Scan the entries below and report only how many lines contain "sera".

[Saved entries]
=== Section Start ===
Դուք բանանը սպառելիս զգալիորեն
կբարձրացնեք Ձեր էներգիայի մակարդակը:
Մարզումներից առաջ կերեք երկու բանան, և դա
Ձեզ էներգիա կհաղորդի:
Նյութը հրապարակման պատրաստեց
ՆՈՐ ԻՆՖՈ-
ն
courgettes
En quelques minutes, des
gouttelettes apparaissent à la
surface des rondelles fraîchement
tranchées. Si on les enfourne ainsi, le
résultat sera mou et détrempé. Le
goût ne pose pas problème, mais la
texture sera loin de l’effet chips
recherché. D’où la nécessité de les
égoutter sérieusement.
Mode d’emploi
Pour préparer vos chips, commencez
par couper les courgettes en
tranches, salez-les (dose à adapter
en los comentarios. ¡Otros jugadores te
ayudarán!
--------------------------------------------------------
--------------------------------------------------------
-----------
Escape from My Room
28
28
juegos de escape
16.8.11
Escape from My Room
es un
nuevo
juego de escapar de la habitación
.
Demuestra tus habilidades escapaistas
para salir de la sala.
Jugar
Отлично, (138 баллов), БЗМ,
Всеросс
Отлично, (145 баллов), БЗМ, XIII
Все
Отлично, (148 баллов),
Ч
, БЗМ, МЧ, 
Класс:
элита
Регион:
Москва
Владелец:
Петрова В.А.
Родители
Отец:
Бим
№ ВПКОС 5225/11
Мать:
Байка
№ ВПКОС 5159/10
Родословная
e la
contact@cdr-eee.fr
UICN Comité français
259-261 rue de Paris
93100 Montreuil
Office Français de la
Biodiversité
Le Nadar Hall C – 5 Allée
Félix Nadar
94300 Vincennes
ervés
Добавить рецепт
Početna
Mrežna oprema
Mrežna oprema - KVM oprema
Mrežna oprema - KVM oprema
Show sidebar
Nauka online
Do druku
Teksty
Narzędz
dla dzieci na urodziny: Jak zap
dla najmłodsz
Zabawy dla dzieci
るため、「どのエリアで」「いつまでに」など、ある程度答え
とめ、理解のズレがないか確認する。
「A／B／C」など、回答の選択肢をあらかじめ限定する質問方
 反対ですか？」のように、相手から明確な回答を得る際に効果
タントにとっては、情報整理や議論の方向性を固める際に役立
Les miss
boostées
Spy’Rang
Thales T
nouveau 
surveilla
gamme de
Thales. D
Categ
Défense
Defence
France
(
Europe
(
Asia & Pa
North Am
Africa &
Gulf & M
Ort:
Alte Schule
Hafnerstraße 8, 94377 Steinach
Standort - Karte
=== Section End ===
Solution for this problem ->
2